*What the exercise asks:*
Write out the records in full and without alteration, setting aside their pictures.

*Provided material:*
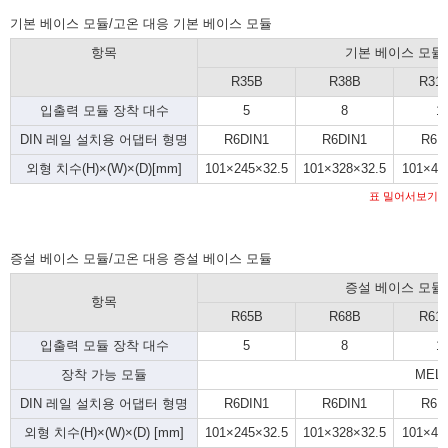
기본 베이스 모듈/고온 대응 기본 베이스 모듈
항목
기본 베이스 모듈
R35B
R38B
R31
입출력 모듈 장착 대수
5
8
1
DIN 레일 설치용 어댑터 형명
R6DIN1
R6DIN1
R6D
외형 치수(H)×(W)×(D)[mm]
101×245×32.5
101×328×32.5
101×43
표 밀어서보기
증설 베이스 모듈/고온 대응 증설 베이스 모듈
증설 베이스 모듈
항목
R65B
R68B
R61
입출력 모듈 장착 대수
5
8
1
장착 가능 모듈
MEL
DIN 레일 설치용 어댑터 형명
R6DIN1
R6DIN1
R6D
외형 치수(H)×(W)×(D) [mm]
101×245×32.5
101×328×32.5
101×43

*Solution:*
기본 베이스 모듈/고온 대응 기본 베이스 모듈
항목
기본 베이스 모듈
R35B
R38B
R31
입출력 모듈 장착 대수
5
8
1
DIN 레일 설치용 어댑터 형명
R6DIN1
R6DIN1
R6D
외형 치수(H)×(W)×(D)[mm]
101×245×32.5
101×328×32.5
101×43
표 밀어서보기
증설 베이스 모듈/고온 대응 증설 베이스 모듈
증설 베이스 모듈
항목
R65B
R68B
R61
입출력 모듈 장착 대수
5
8
1
장착 가능 모듈
MEL
DIN 레일 설치용 어댑터 형명
R6DIN1
R6DIN1
R6D
외형 치수(H)×(W)×(D) [mm]
101×245×32.5
101×328×32.5
101×43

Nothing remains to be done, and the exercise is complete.